* [Exercise requirements] Your answer should consist of all lines in the listing that hold the word "Recent".

* [Dataset content]
-------

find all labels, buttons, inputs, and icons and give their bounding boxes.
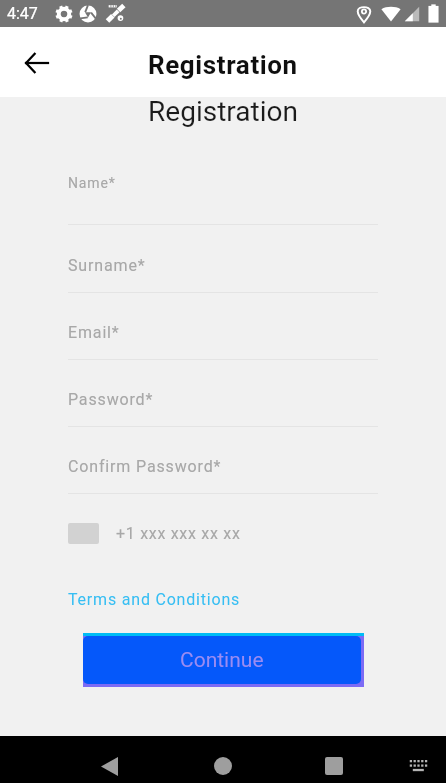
button[interactable]: Back <box>14 40 58 84</box>
staticText: +1 xxx xxx xx xx <box>116 524 241 543</box>
staticText: Registration <box>0 95 446 128</box>
staticText: Confirm Password* <box>68 457 222 476</box>
button[interactable]: Keyboard <box>400 750 436 782</box>
button[interactable]: Terms and Conditions <box>68 590 241 609</box>
button[interactable]: Continue <box>83 636 361 684</box>
button[interactable]: Surname* <box>0 237 446 293</box>
button[interactable]: Recent apps <box>312 744 356 783</box>
button[interactable]: Confirm Password* <box>0 438 446 494</box>
staticText: Terms and Conditions <box>68 590 241 609</box>
staticText: Registration <box>148 50 298 80</box>
button[interactable]: Name* <box>0 169 446 225</box>
staticText: Name* <box>68 175 116 191</box>
button[interactable]: Password* <box>0 371 446 427</box>
staticText: Continue <box>180 648 264 673</box>
button[interactable]: +1 xxx xxx xx xx <box>68 520 241 546</box>
staticText: Email* <box>68 323 120 342</box>
button[interactable]: Email* <box>0 304 446 360</box>
staticText: Surname* <box>68 256 146 275</box>
button[interactable]: Home <box>201 744 245 783</box>
staticText: Password* <box>68 390 154 409</box>
button[interactable]: Back <box>87 744 131 783</box>
staticText: 4:47 <box>7 4 38 23</box>
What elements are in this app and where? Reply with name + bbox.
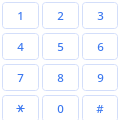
staticText: 6 bbox=[97, 39, 104, 55]
staticText: 1 bbox=[17, 8, 24, 24]
button[interactable]: 8 bbox=[42, 64, 79, 91]
staticText: 2 bbox=[57, 8, 64, 24]
button[interactable]: Pound bbox=[82, 95, 118, 120]
button[interactable]: 1 bbox=[2, 2, 39, 29]
staticText: 9 bbox=[97, 70, 104, 86]
button[interactable]: 6 bbox=[82, 33, 118, 60]
staticText: 3 bbox=[97, 8, 104, 24]
button[interactable]: 0 bbox=[42, 95, 79, 120]
button[interactable]: 9 bbox=[82, 64, 118, 91]
staticText: # bbox=[96, 101, 104, 117]
staticText: 0 bbox=[57, 101, 64, 117]
button[interactable]: 5 bbox=[42, 33, 79, 60]
staticText: 5 bbox=[57, 39, 64, 55]
button[interactable]: 7 bbox=[2, 64, 39, 91]
staticText: 8 bbox=[57, 70, 64, 86]
button[interactable]: 2 bbox=[42, 2, 79, 29]
staticText: 4 bbox=[17, 39, 24, 55]
button[interactable]: 3 bbox=[82, 2, 118, 29]
button[interactable]: Star bbox=[2, 95, 39, 120]
button[interactable]: 4 bbox=[2, 33, 39, 60]
staticText: 7 bbox=[17, 70, 24, 86]
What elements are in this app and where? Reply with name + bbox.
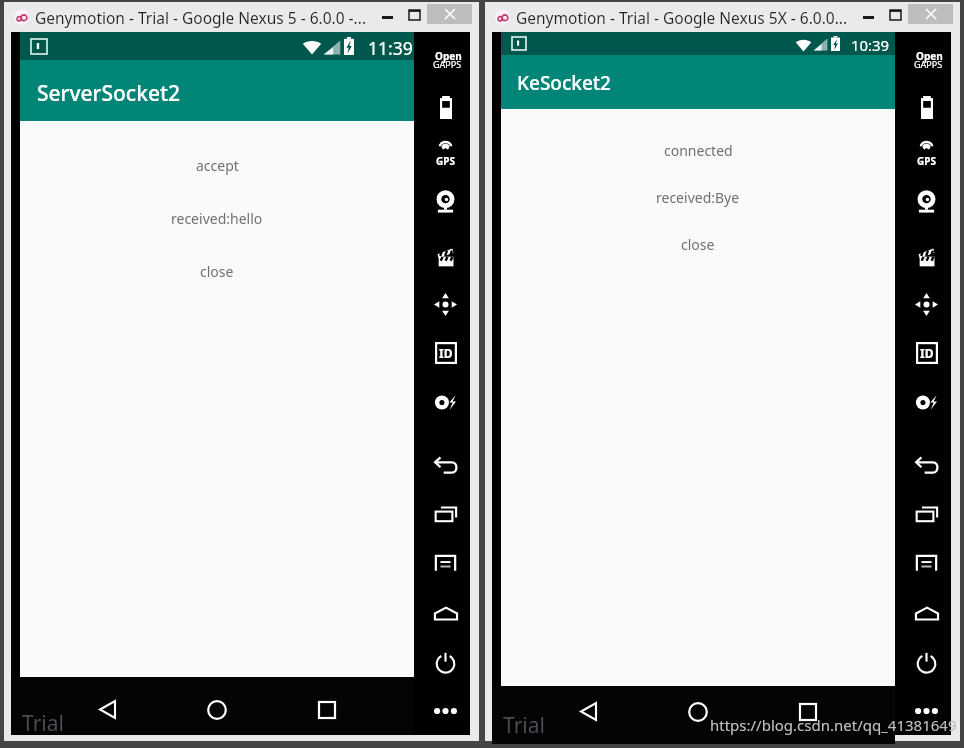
button[interactable]: Back <box>83 686 131 733</box>
button[interactable]: Back <box>905 444 948 486</box>
staticText: received:hello <box>171 209 263 228</box>
button[interactable]: D-pad <box>905 283 948 325</box>
button[interactable]: Recent apps <box>784 688 832 735</box>
button[interactable]: Battery <box>905 86 948 128</box>
staticText: GPS <box>436 154 455 168</box>
staticText: close <box>681 235 715 254</box>
staticText: received:Bye <box>656 188 740 207</box>
button[interactable]: Minimize <box>371 3 403 31</box>
button[interactable]: Disk IO <box>905 381 948 423</box>
staticText: accept <box>196 156 239 175</box>
button[interactable]: Power <box>905 641 948 683</box>
button[interactable]: GPS <box>424 134 467 176</box>
staticText: close <box>200 262 234 281</box>
button[interactable]: Home <box>674 688 722 735</box>
button[interactable]: Identifiers <box>905 332 948 374</box>
staticText: Genymotion - Trial - Google Nexus 5X - 6… <box>516 7 848 28</box>
staticText: Genymotion - Trial - Google Nexus 5 - 6.… <box>35 7 367 28</box>
staticText: GAPPS <box>914 58 943 70</box>
staticText: Open <box>916 49 943 63</box>
button[interactable]: Camera <box>424 181 467 223</box>
staticText: 10:39 <box>851 35 890 55</box>
button[interactable]: Screen record <box>424 235 467 277</box>
button[interactable]: Battery <box>424 86 467 128</box>
staticText: GAPPS <box>433 58 462 70</box>
button[interactable]: D-pad <box>424 283 467 325</box>
button[interactable]: Recent apps <box>303 686 351 733</box>
button[interactable]: Back <box>424 444 467 486</box>
staticText: ID <box>920 345 934 361</box>
button[interactable]: Screen record <box>905 235 948 277</box>
button[interactable]: Back <box>564 688 612 735</box>
staticText: https://blog.csdn.net/qq_41381649 <box>710 715 957 735</box>
staticText: ID <box>439 345 453 361</box>
button[interactable]: Home <box>905 592 948 634</box>
button[interactable]: Recent apps <box>424 493 467 535</box>
button[interactable]: Camera <box>905 181 948 223</box>
button[interactable]: Menu <box>905 542 948 584</box>
button[interactable]: More <box>905 690 948 732</box>
staticText: GPS <box>917 154 936 168</box>
staticText: 11:39 <box>368 36 413 60</box>
staticText: Open <box>435 49 462 63</box>
button[interactable]: Close <box>908 4 953 24</box>
button[interactable]: Home <box>193 686 241 733</box>
button[interactable]: Minimize <box>852 3 884 31</box>
staticText: Trial <box>503 711 545 740</box>
button[interactable]: Menu <box>424 542 467 584</box>
button[interactable]: Home <box>424 592 467 634</box>
staticText: Trial <box>22 709 64 738</box>
staticText: ServerSocket2 <box>37 79 181 108</box>
button[interactable]: GPS <box>905 134 948 176</box>
button[interactable]: Power <box>424 641 467 683</box>
button[interactable]: Maximize <box>881 2 909 27</box>
button[interactable]: More <box>424 690 467 732</box>
button[interactable]: Close <box>427 4 472 24</box>
button[interactable]: Maximize <box>400 2 428 27</box>
staticText: KeSocket2 <box>517 70 611 96</box>
button[interactable]: Recent apps <box>905 493 948 535</box>
button[interactable]: Disk IO <box>424 381 467 423</box>
button[interactable]: Identifiers <box>424 332 467 374</box>
staticText: connected <box>664 141 733 160</box>
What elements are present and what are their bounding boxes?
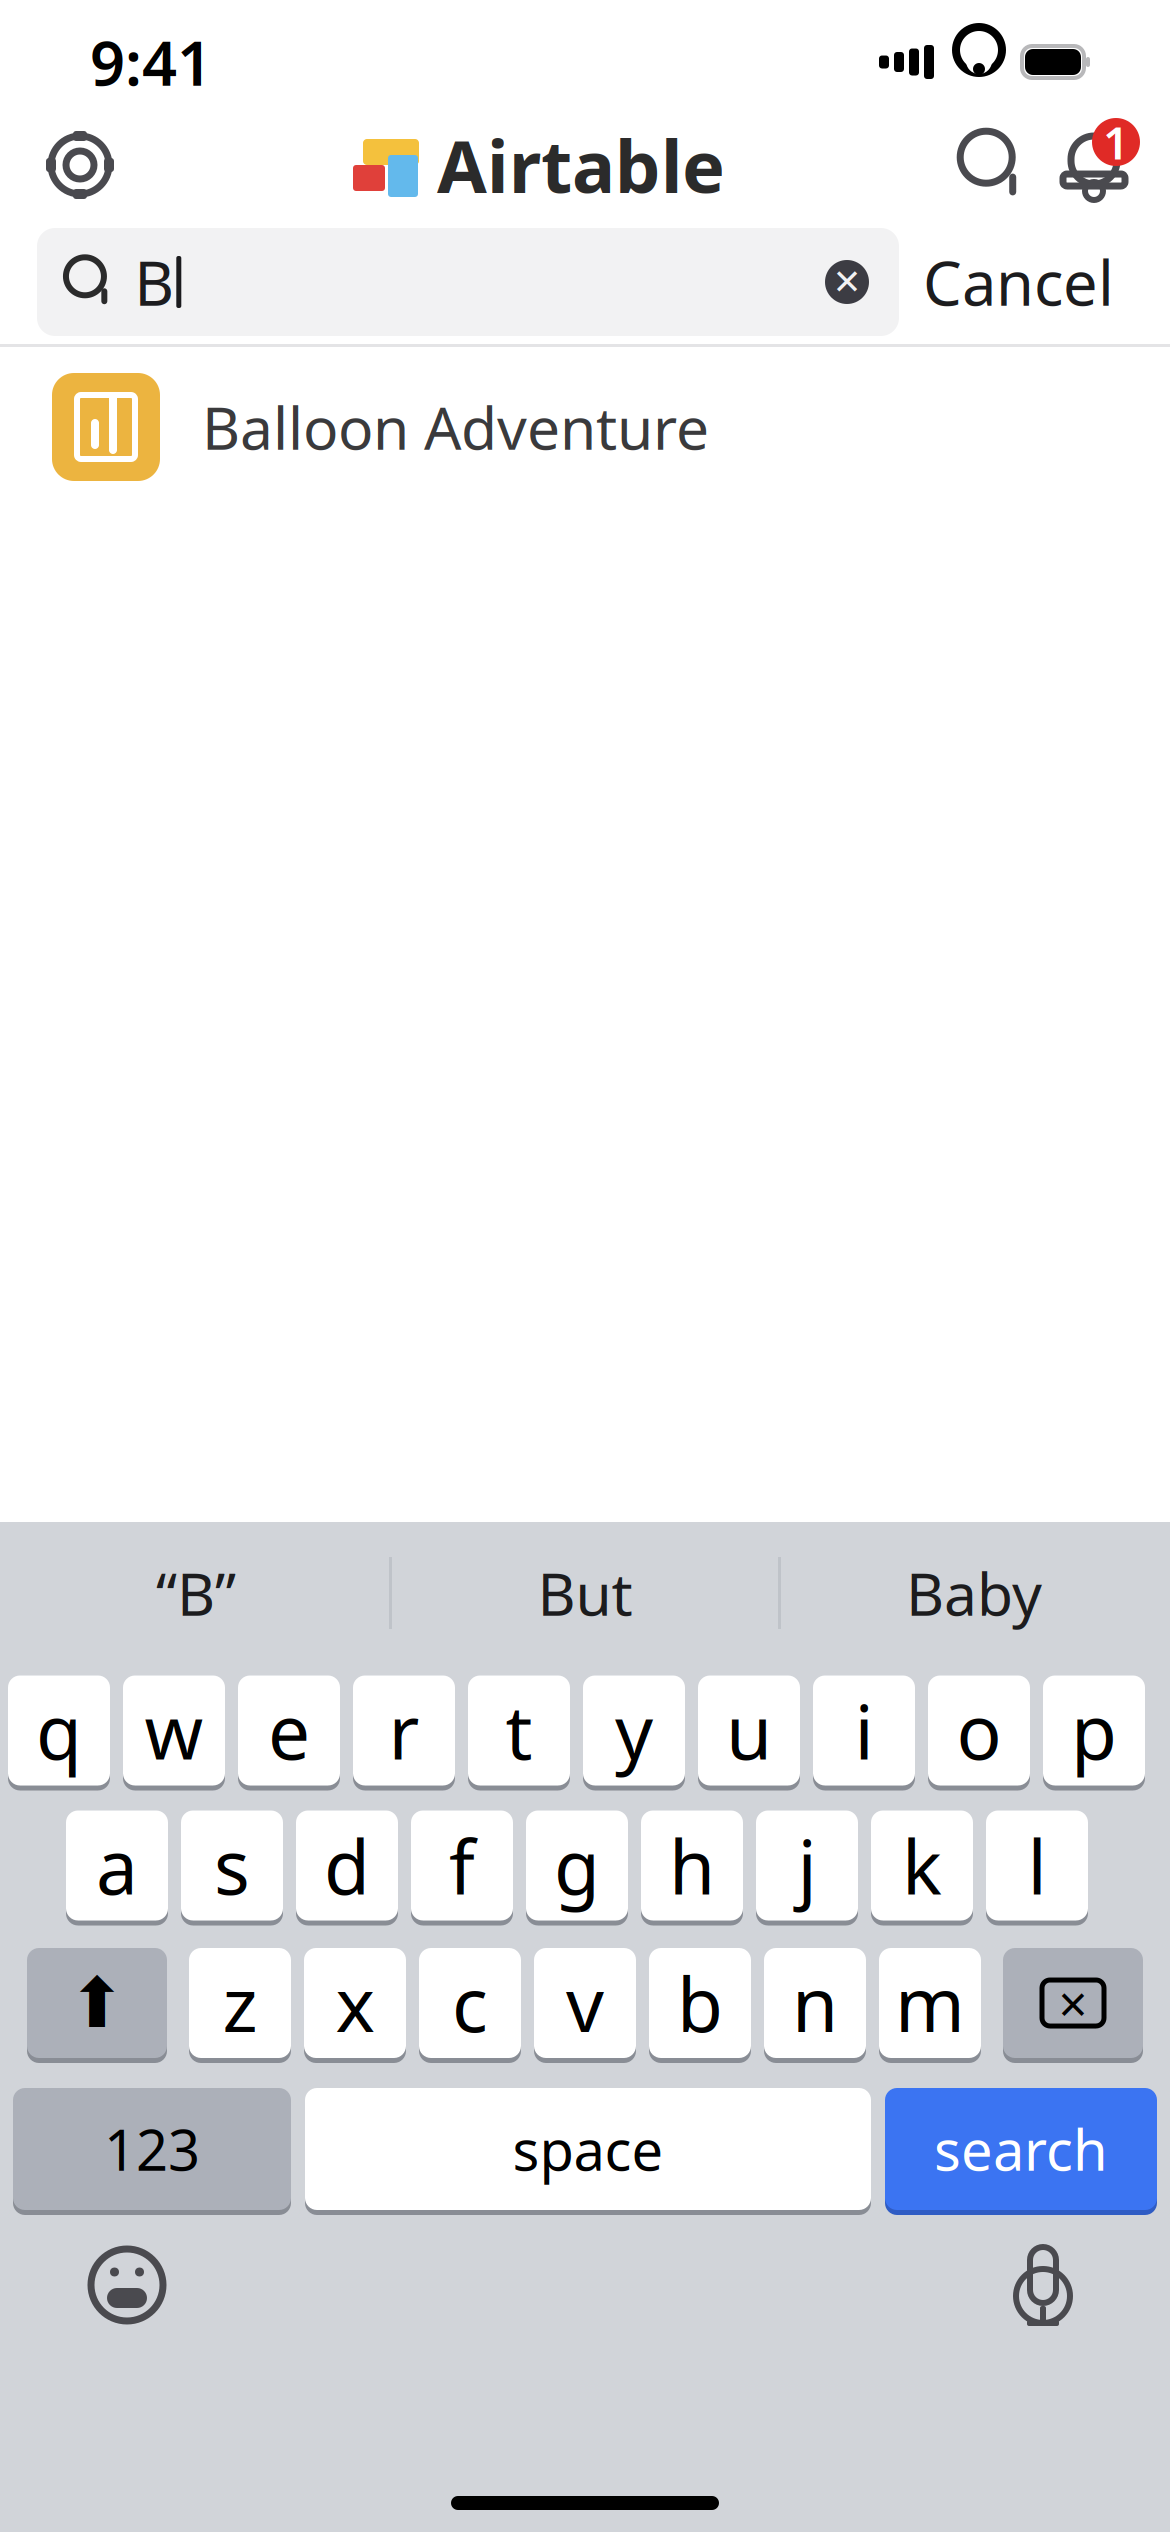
button[interactable]: h bbox=[641, 1810, 743, 1926]
staticText: B bbox=[134, 241, 174, 323]
staticText: o bbox=[956, 1681, 1002, 1780]
staticText: Cancel bbox=[923, 241, 1114, 323]
staticText: h bbox=[669, 1816, 715, 1915]
staticText: Airtable bbox=[437, 117, 725, 213]
button[interactable]: u bbox=[698, 1676, 800, 1790]
staticText: c bbox=[452, 1953, 488, 2053]
button[interactable]: k bbox=[871, 1810, 973, 1926]
staticText: z bbox=[222, 1953, 258, 2053]
staticText: s bbox=[214, 1816, 250, 1915]
staticText: e bbox=[268, 1681, 310, 1780]
staticText: b bbox=[677, 1953, 723, 2053]
button[interactable]: Shift bbox=[27, 1948, 167, 2063]
button[interactable]: d bbox=[296, 1810, 398, 1926]
staticText: w bbox=[144, 1681, 204, 1780]
staticText: “B” bbox=[156, 1554, 236, 1632]
button[interactable]: search bbox=[885, 2088, 1157, 2215]
button[interactable]: Notifications bbox=[1042, 117, 1146, 213]
button[interactable]: i bbox=[813, 1676, 915, 1790]
button[interactable]: Settings bbox=[32, 117, 128, 213]
button[interactable]: But bbox=[392, 1522, 778, 1664]
button[interactable]: g bbox=[526, 1810, 628, 1926]
staticText: t bbox=[506, 1681, 532, 1780]
staticText: 123 bbox=[104, 2112, 200, 2186]
button[interactable]: b bbox=[649, 1948, 751, 2063]
button[interactable]: Balloon Adventure bbox=[0, 347, 1170, 507]
staticText: j bbox=[798, 1816, 816, 1915]
staticText: k bbox=[902, 1816, 942, 1915]
button[interactable]: “B” bbox=[3, 1522, 389, 1664]
staticText: f bbox=[449, 1816, 475, 1915]
button[interactable]: c bbox=[419, 1948, 521, 2063]
staticText: Baby bbox=[906, 1554, 1042, 1632]
staticText: Balloon Adventure bbox=[202, 388, 709, 466]
button[interactable]: v bbox=[534, 1948, 636, 2063]
staticText: ⬆ bbox=[68, 1964, 126, 2042]
staticText: v bbox=[566, 1953, 604, 2053]
staticText: l bbox=[1028, 1816, 1046, 1915]
button[interactable]: t bbox=[468, 1676, 570, 1790]
staticText: But bbox=[538, 1554, 632, 1632]
button[interactable]: Baby bbox=[781, 1522, 1167, 1664]
button[interactable]: y bbox=[583, 1676, 685, 1790]
button[interactable]: a bbox=[66, 1810, 168, 1926]
staticText: g bbox=[554, 1816, 600, 1915]
button[interactable]: f bbox=[411, 1810, 513, 1926]
button[interactable]: Emoji keyboard bbox=[72, 2230, 182, 2340]
staticText: q bbox=[36, 1681, 82, 1780]
staticText: search bbox=[934, 2112, 1108, 2186]
button[interactable]: m bbox=[879, 1948, 981, 2063]
staticText: y bbox=[615, 1681, 653, 1780]
staticText: x bbox=[336, 1953, 374, 2053]
staticText: i bbox=[854, 1681, 874, 1780]
button[interactable]: w bbox=[123, 1676, 225, 1790]
button[interactable]: Delete bbox=[1003, 1948, 1143, 2063]
button[interactable]: n bbox=[764, 1948, 866, 2063]
staticText: r bbox=[388, 1681, 420, 1780]
button[interactable]: space bbox=[305, 2088, 871, 2215]
button[interactable]: Search bbox=[946, 117, 1042, 213]
staticText: u bbox=[726, 1681, 772, 1780]
button[interactable]: s bbox=[181, 1810, 283, 1926]
button[interactable]: 123 bbox=[13, 2088, 291, 2215]
staticText: n bbox=[792, 1953, 838, 2053]
staticText: a bbox=[96, 1816, 138, 1915]
staticText: ✕ bbox=[832, 262, 862, 302]
button[interactable]: j bbox=[756, 1810, 858, 1926]
staticText: d bbox=[324, 1816, 370, 1915]
button[interactable]: l bbox=[986, 1810, 1088, 1926]
button[interactable]: q bbox=[8, 1676, 110, 1790]
staticText: 1 bbox=[1103, 112, 1129, 172]
button[interactable]: Clear text bbox=[811, 246, 883, 318]
staticText: 9:41 bbox=[90, 21, 212, 103]
button[interactable]: z bbox=[189, 1948, 291, 2063]
button[interactable]: r bbox=[353, 1676, 455, 1790]
staticText: p bbox=[1071, 1681, 1117, 1780]
button[interactable]: x bbox=[304, 1948, 406, 2063]
button[interactable]: Cancel bbox=[899, 228, 1138, 336]
staticText: m bbox=[895, 1953, 965, 2053]
staticText: space bbox=[512, 2112, 664, 2186]
button[interactable]: Dictation bbox=[988, 2230, 1098, 2340]
button[interactable]: o bbox=[928, 1676, 1030, 1790]
button[interactable]: e bbox=[238, 1676, 340, 1790]
button[interactable]: p bbox=[1043, 1676, 1145, 1790]
staticText: × bbox=[1058, 1969, 1088, 2037]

-------

* [Result of the task]
button[interactable]: Recent apps <box>312 744 356 783</box>
button[interactable]: Recent apps <box>784 688 832 735</box>
button[interactable]: Recent apps <box>303 686 351 733</box>
button[interactable]: Recent apps <box>424 493 467 535</box>
button[interactable]: Recent apps <box>905 493 948 535</box>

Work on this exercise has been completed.